Ye Anran a donné à Liu Hua une place et a pris le fruit : « Merci, Maman, je vais bien. »
Assise devant elle, Liu Hua lui a doucement frotté la tête : « Enron, tu peux dire à ta mère ce que tu as en tête. »
Ye Anran a pris quelques respirations profondes et a souri à contrecœur : « Maman, je n'ai vraiment rien à faire. Je vais entrer après m'être assise pendant un moment. »
Elle ne peut toujours pas le dire. C'est inutile de lui dire ces choses, alors elle devrait les digérer lentement.
Liu Hua ne s'est pas forcée à entrer et à lui apporter une robe : « Il fait froid dehors, ne prends pas froid. »
« Eh bien, merci, Maman. »
Ye Enran a rassemblé ses vêtements et a baissé la tête pour trouver sa poire préférée quand elle a trouvé le fruit dans le bol. Elle ne l'a pas mangée du tout tout à l'heure. Elle a seulement senti qu'elle avait le goût de mâcher de la cire.
Aujourd'hui, le ciel est beau, la lune est ronde et grande, ce qui est plus grand que la fête de la mi-automne de cette année. Il y a beaucoup d'étoiles dans le ciel.
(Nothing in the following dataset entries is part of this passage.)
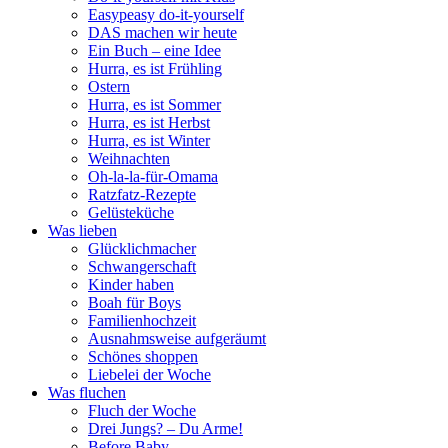
Easypeasy do-it-yourself
DAS machen wir heute
Ein Buch – eine Idee
Hurra, es ist Frühling
Ostern
Hurra, es ist Sommer
Hurra, es ist Herbst
Hurra, es ist Winter
Weihnachten
Oh-la-la-für-Omama
Ratzfatz-Rezepte
Gelüsteküche
Was lieben
Glücklichmacher
Schwangerschaft
Kinder haben
Boah für Boys
Familienhochzeit
Ausnahmsweise aufgeräumt
Schönes shoppen
Liebelei der Woche
Was fluchen
Fluch der Woche
Drei Jungs? – Du Arme!
Before Baby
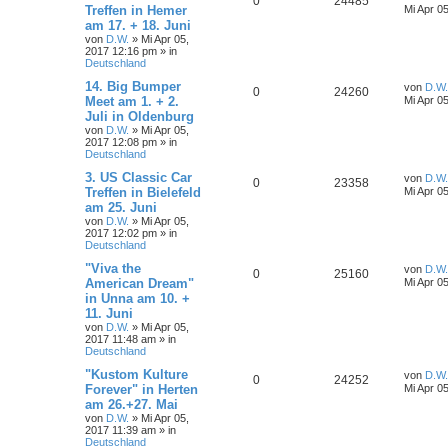
0
24485
Treffen in Hemer
Mi Apr 0
am 17. + 18. Juni
von
D.W.
»
Mi Apr 05,
2017 12:16 pm
» in
Deutschland
14. Big Bumper
von
D.W.
0
24260
Meet am 1. + 2.
Mi Apr 0
Juli in Oldenburg
von
D.W.
»
Mi Apr 05,
2017 12:08 pm
» in
Deutschland
3. US Classic Car
von
D.W.
0
23358
Treffen in Bielefeld
Mi Apr 0
am 25. Juni
von
D.W.
»
Mi Apr 05,
2017 12:02 pm
» in
Deutschland
"Viva the
von
D.W.
0
25160
American Dream"
Mi Apr 0
in Unna am 10. +
11. Juni
von
D.W.
»
Mi Apr 05,
2017 11:48 am
» in
Deutschland
"Kustom Kulture
von
D.W.
0
24252
Forever" in Herten
Mi Apr 0
am 26.+27. Mai
von
D.W.
»
Mi Apr 05,
2017 11:39 am
» in
Deutschland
La lune n'est pas seule, mais elle est toujours seule.
Le temps est devenu de plus en plus froid. Le vent froid a soufflé sur son visage comme un couteau froid. Ye Enron a enlevé son chapeau et est entré dans la maison.
Toujours chaud dans la pièce, Liu Hua et sa femme regardent des pièces de télévision dans le hall. Elle sait qu'ils l'attendent pour revenir dans le salon. Quand ils la voient revenir, leurs parents entrent en toute sécurité dans la pièce, et Ye Enron marche également dans la pièce pas à pas.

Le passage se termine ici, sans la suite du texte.